Il y a une année, Pierre Kohler ne semblait intéressé que par le «bon coup politique» consistant à renverser le maire PS en place, Gilles Froidevaux. Or, une fois élu, il s’est pris au jeu. Il apparaît métamorphosé. Certes, il reste le «bon type rigolard» qui tape sur l’épaule de ses administrés, mais il est devenu une «marque de fabrique du dynamisme». En une petite année, Pierre Kohler a imprimé sa patte. Il a bousculé les habitudes. Son discours est bien perçu par la population: dimanche dernier, il a fait accepter par près de 80% des votants un projet de soutien à la patinoire locale, projet qui avait échoué un an auparavant.

Beaucoup investir

La méthode Pierre Kohler consiste à «beaucoup investir pour rendre Delémont attractive, tout en réalisant des économies de fonctionnement». Il est ainsi parvenu à réduire le salaire des fonctionnaires de 1,8%, alors que les autorités de la ville restent majoritairement à gauche.
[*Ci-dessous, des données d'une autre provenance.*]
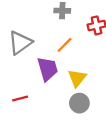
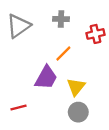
gray triangle: (20, 43) -> (19, 26), moved
purple trapezoid: (47, 69) -> (46, 78), turned 45

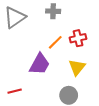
red cross: (96, 34) -> (78, 38), moved
yellow triangle: (76, 87) -> (77, 67), moved

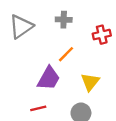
red cross: (78, 38) -> (102, 35), moved
red line: (15, 91) -> (38, 108), moved

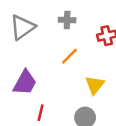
purple trapezoid: (49, 78) -> (25, 83), moved
red line: (38, 108) -> (41, 113), turned -63

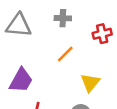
gray triangle: (22, 27) -> (19, 25), turned 40

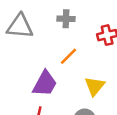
purple trapezoid: (21, 80) -> (45, 84), moved

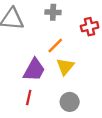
yellow triangle: (95, 86) -> (65, 67), moved

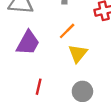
purple trapezoid: (34, 70) -> (28, 43), moved

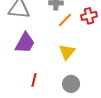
orange line: (67, 31) -> (65, 20), moved

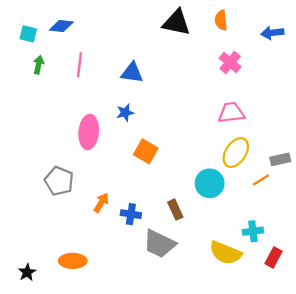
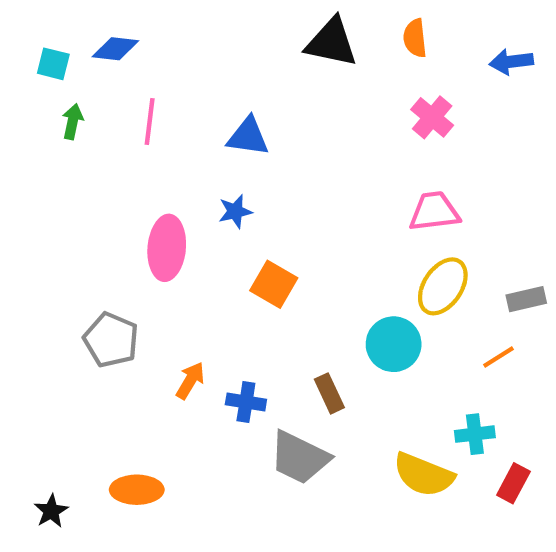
orange line: (261, 180) -> (498, 357), moved

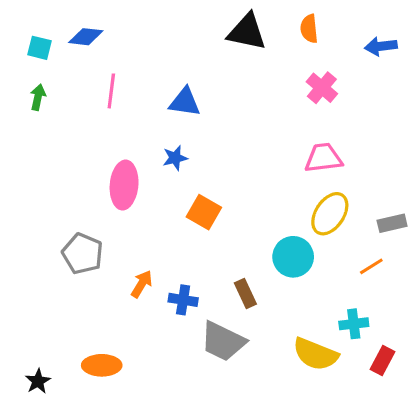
green arrow: (73, 122) -> (38, 97), moved

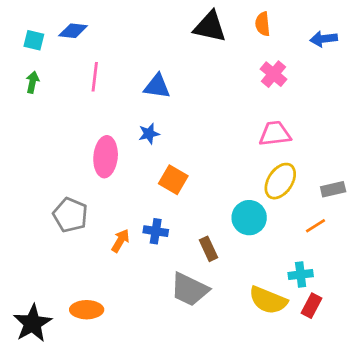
blue cross: (183, 300) -> (156, 231), moved
red rectangle: (382, 360) -> (311, 306), moved
black star: (38, 381) -> (32, 323), size x1.8

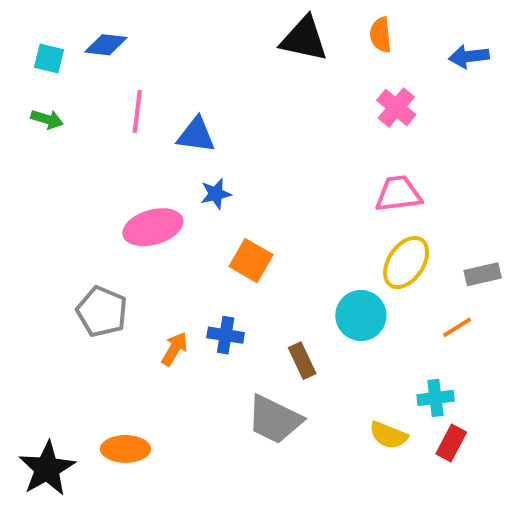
green arrow: (32, 82) -> (47, 119), turned 95
blue triangle: (157, 86) -> (196, 135), moved
pink ellipse: (106, 157) -> (153, 227), turned 69
yellow semicircle: (268, 300) -> (388, 435), size x0.7

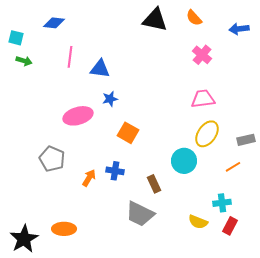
orange semicircle: (381, 35) -> (194, 18), turned -36
cyan square: (49, 58) -> (16, 38), moved

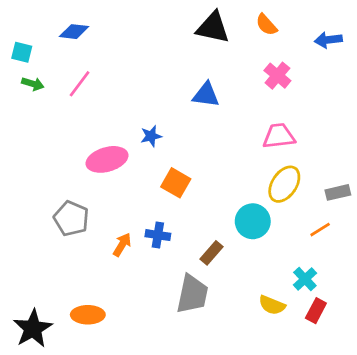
pink line: (70, 57) -> (80, 84), moved, turned 30
blue triangle: (100, 69) -> (206, 95), moved
brown rectangle: (154, 184) -> (211, 253), turned 66
cyan cross: (222, 203) -> (305, 279), turned -36
gray trapezoid: (140, 214) -> (192, 294), turned -104

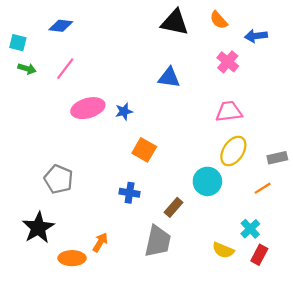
blue arrow: (328, 40) -> (256, 36), moved
pink ellipse: (107, 159) -> (88, 108), moved
orange arrow: (122, 245) -> (100, 242), moved
black star: (33, 328) -> (38, 228), moved

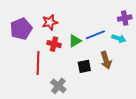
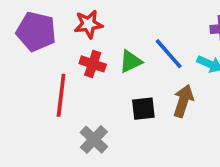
purple pentagon: (21, 29) -> (36, 32), turned 30
blue line: (96, 35) -> (169, 54), turned 66
brown arrow: (106, 60) -> (183, 101), turned -150

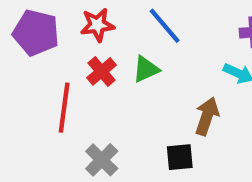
blue line: (169, 54) -> (165, 26), moved
red cross: (93, 64) -> (102, 71), turned 30
black square: (143, 109) -> (180, 157), moved

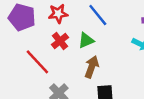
red line: (64, 108) -> (37, 62), turned -52
brown arrow: (207, 116) -> (92, 67), moved

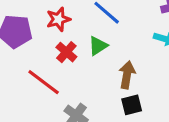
brown arrow: (92, 67) -> (127, 75), moved

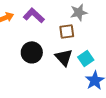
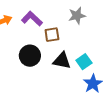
brown square: (67, 31) -> (52, 35), moved
black triangle: (64, 57) -> (62, 61), turned -36

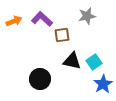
black circle: (30, 56) -> (40, 79), moved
De trublion de la politique jurassienne, Pierre Kohler est devenu un puits de projets. «Un par jour», dit un haut fonctionnaire, qui salue son esprit d’initiative. «Et ce n’est que le dixième de ce que je pense», renchérit le maire, qui paraît avoir délaissé ses caractéristiques d’opportuniste, égocentrique ou imprévisible. Il s’affiche désormais comme chef de file collégial et solidaire d’autorités delémontaines auxquelles il insuffle ses envies. «Je suis vraiment à l’aise dans cette fonction de maire, où on peut agir très concrètement, dit-il. Quand je m’en irai, en principe après deux mandats, je veux avoir participé au développement de la ville, qui devra avoir augmenté sa population de 10%. Il est nécessaire de foncer et d’entreprendre, sans quoi on est cuit.»

Le volontarisme de Pierre Kohler suscite l’intérêt d’investisseurs extérieurs au Jura. Disposant d’un carnet d’adresses bien rempli, le maire n’a semble-t-il qu’à les interpeller pour les faire venir à Delémont. N’a-t-il pas convaincu les Services industriels de Genève d’injecter 100 millions dans la construction d’un parc de quinze éoliennes?